Z góry przepraszam, że tak nazwałem wspaniałego człowieka jakim był August Emil
Fieldorf. Chyba nikt nie był tak zasłużonym działaczem podziemia AK jak on. Ale w świetle
niedawnych wydarzeń Polacy sami, nieświadomie nazywają jego i jemu podobnych
bandytami. Przechodząc do sedna sprawy, chodzi o niedawny zamach na polskich żołnierzy
w Afganistanie. Pewnie pamiętacie. Zginęło 5 naszych żołnierzy podczas patrolu, a zabiła
ich mina (100 kg ładunku wybuchowego). Polskie media przez cały czas trąbiły o bandytach,
mordercach, terrorystach, którzy zaatakowali żołnierzy Polski i priorytetem wojska jest
ukaranie tych ludzi. Więc, czy nasi partyzanci, którzy walczyli z okupantami (i to nie tylko
podczas II wojny światowej) też są bandytami? Podobnie jak talibowie,(walczą z polskim
okupantem) nasi partyzanci powinni zyskać miano morderców, bandytów, itp. ?
PS. Przepraszam, że dodaję taki temat tutaj na filmweb, ale chciałbym poznać zdanie innych
osób. Wybaczcie.

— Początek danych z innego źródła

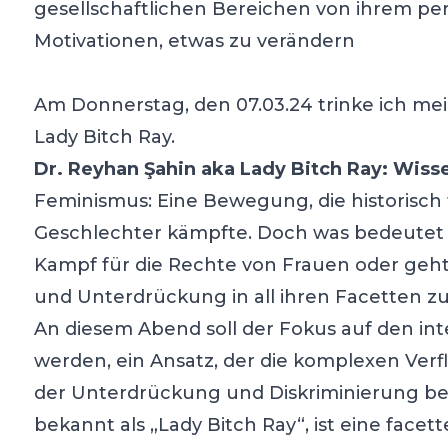
gesellschaftlichen Bereichen von ihrem p
Motivationen, etwas zu verändern
Am Donnerstag, den 07.03.24 trinke ich me
Lady Bitch Ray.
Dr. Reyhan Şahin aka Lady Bitch Ray: Wisse
Feminismus: Eine Bewegung, die historisch f
Geschlechter kämpfte. Doch was bedeutet F
Kampf für die Rechte von Frauen oder geht
und Unterdrückung in all ihren Facetten 
An diesem Abend soll der Fokus auf den in
werden, ein Ansatz, der die komplexen Ve
der Unterdrückung und Diskriminierung ber
bekannt als „Lady Bitch Ray“, ist eine facett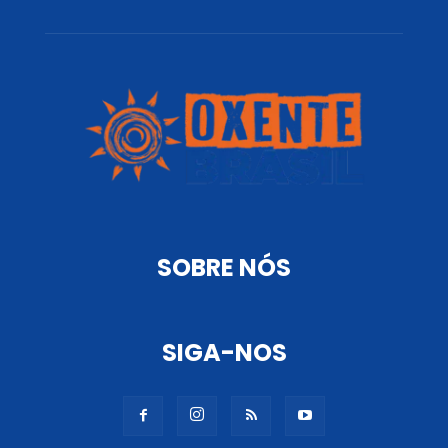
SOBRE NÓS
SIGA-NOS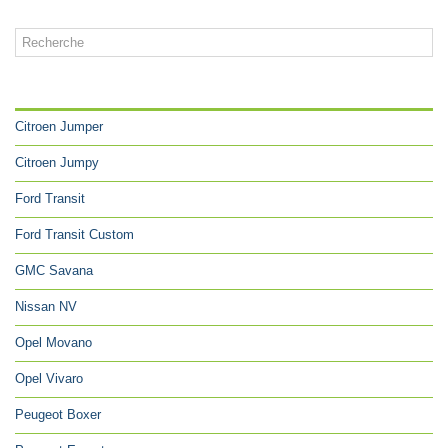
CATÉGORIES
Citroen Jumper
Citroen Jumpy
Ford Transit
Ford Transit Custom
GMC Savana
Nissan NV
Opel Movano
Opel Vivaro
Peugeot Boxer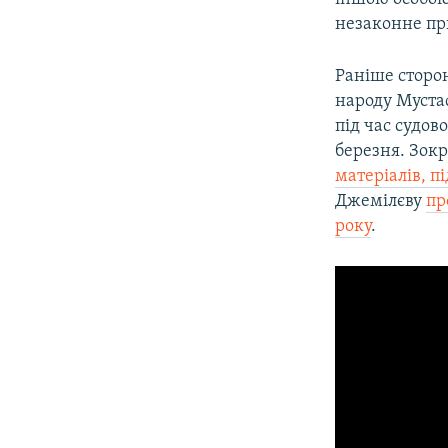
незаконне прид
Раніше сторон
народу Муста
під час судов
березня. Зок
матеріалів, п
Джемілєву
пр
року
.​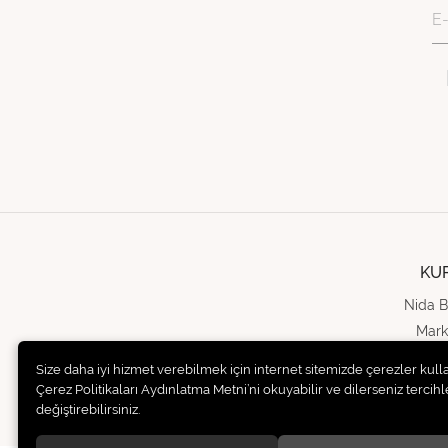
KU
Nida B
Mark
Bas
Size daha iyi hizmet verebilmek için internet sitemizde çerezler kull
İ
Çerez Politikaları Aydınlatma Metni’ni okuyabilir ve dilerseniz tercihle
değiştirebilirsiniz.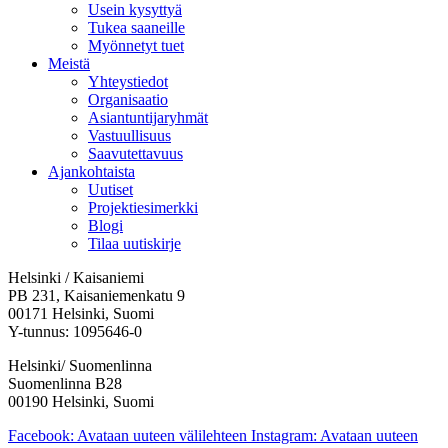
Usein kysyttyä
Tukea saaneille
Myönnetyt tuet
Meistä
Yhteystiedot
Organisaatio
Asiantuntijaryhmät
Vastuullisuus
Saavutettavuus
Ajankohtaista
Uutiset
Projektiesimerkki
Blogi
Tilaa uutiskirje
Helsinki / Kaisaniemi
PB 231, Kaisaniemenkatu 9
00171 Helsinki, Suomi
Y-tunnus: 1095646-0
Helsinki/ Suomenlinna
Suomenlinna B28
00190 Helsinki, Suomi
Facebook: Avataan uuteen välilehteen
Instagram: Avataan uuteen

Jeżeli pojawi się prośba o usunięcie, usunę temat.
Powiem tak wszyscy uznają nas Polakow(przez duże P)za pokrzywdzonych pisałem kiedyś przy okazji jakiegoś serialu co byśmy zrobili w obliczu zagrożenia, stanu okupacji(jakiejkolwiek czy to finasowej czy typowo fizycznej) no co... bo najwyraźniej tylko tragedie narodowe potrafią nas zjednoczyć.Nie zgadzam się sie z samym tytułem postu brzmi jak sowiecka prowokacja a z racji mojego zawodu każdego żołnierza traktuje z szacunkiem kimkolwiek jest służy się zawsze ojczyźnie nie ważne talib czy rewolucjonista z ameryki łacińskiej.Nie my powinniśmy osądzać kto jest czemu winien(sami mamy często dużo na sumieniu)tych ludzi osądz Bóg i hisoria.W Afganistanie jesteśmy siłami okupacyjnymi fakt ,działamy w szeroko rozwiniętej koalicji antyterrorystycznej fakt czy my podczas II W.Ś. robiliśmy to samo-tak(fakt) ale nie łączmy tych rzeczy razem nie te czasy nie ta mentalność nie ci ludzie.Film opowiada o czasach w których niektórym żyło się lepiej niż dzisiaj nam i nie jest kwestią tego co robił Generał w okupacji tylko o to że nie chciał współpracować z uwczesną władzą(co było jego formą oporu)chciał po wszystkim dojść do siebie i spokojnie umrzeć(nie udało się)a sowiecka propaganda zatruła historię (naszą)na najbliższą przyszłość a my zamiast patrzeć w przyszłość próbujemy oczyścić naszą historię po co a nie lepiej ją zaakceptowac taką jaka jest byli bandyci są i będą ,nas może za kilkanaście lat nazwią bandytami za nasze przyszłe czyny.Co do filmu szczery do bólu ukazujący sowieckie metody byłeś nie winny a i tak się przyznałeś albo wylądowałeś w dole z wapnem.